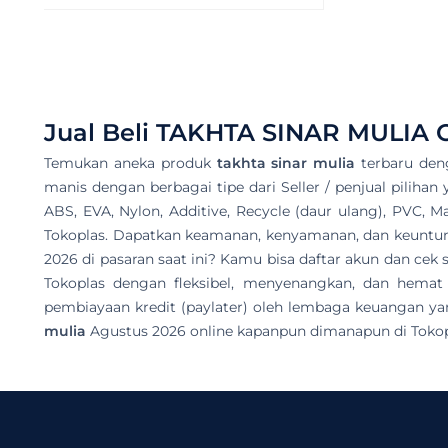
Jual Beli
TAKHTA SINAR MULIA
O
Temukan aneka produk
takhta sinar mulia
terbaru den
manis dengan berbagai tipe dari Seller / penjual pilihan
ABS, EVA, Nylon, Additive, Recycle (daur ulang), PVC, M
Tokoplas. Dapatkan keamanan, kenyamanan, dan keuntunga
2026 di pasaran saat ini? Kamu bisa daftar akun dan c
Tokoplas dengan fleksibel, menyenangkan, dan hemat
pembiayaan kredit (paylater) oleh lembaga keuangan yan
mulia
Agustus 2026 online kapanpun dimanapun di Tokop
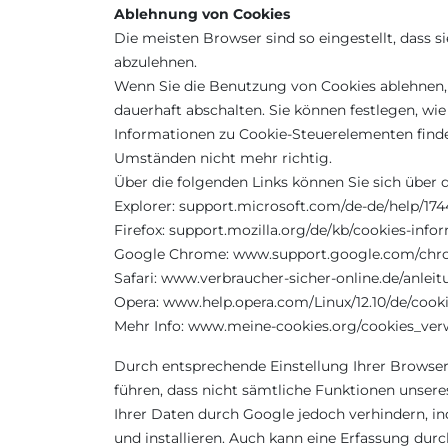
Ablehnung von Cookies
Die meisten Browser sind so eingestellt, dass 
abzulehnen.
Wenn Sie die Benutzung von Cookies ablehnen, d
dauerhaft abschalten. Sie können festlegen, wi
Informationen zu Cookie-Steuerelementen finden
Umständen nicht mehr richtig.
Über die folgenden Links können Sie sich über 
Explorer: support.microsoft.com/de-de/help/17
Firefox: support.mozilla.org/de/kb/cookies-in
Google Chrome: www.support.google.com/chro
Safari: www.verbraucher-sicher-online.de/anleit
Opera: www.help.opera.com/Linux/12.10/de/cook
Mehr Info: www.meine-cookies.org/cookies_ver
Durch entsprechende Einstellung Ihrer Browser
führen, dass nicht sämtliche Funktionen unsere
Ihrer Daten durch Google jedoch verhindern, in
und installieren. Auch kann eine Erfassung durc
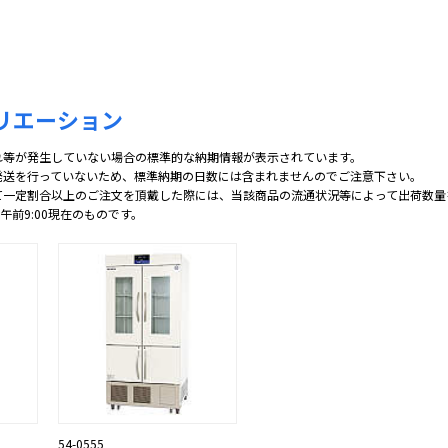
リエーション
れ等が発生していない場合の標準的な納期情報が表示されています。
発送を行っていないため、標準納期の日数には含まれませんのでご注意下さい。
て一定割合以上のご注文を頂戴した際には、当該商品の流通状況等によって出荷数量
 午前9:00現在のものです。
54-0555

§ **YOUR GOAL**
Only lines with the word "help" are needed. Copy them from the preceding records.

§ **ANSWER BOX**
Explorer: support.microsoft.com/de-de/help/17
Opera: www.help.opera.com/Linux/12.10/de/cook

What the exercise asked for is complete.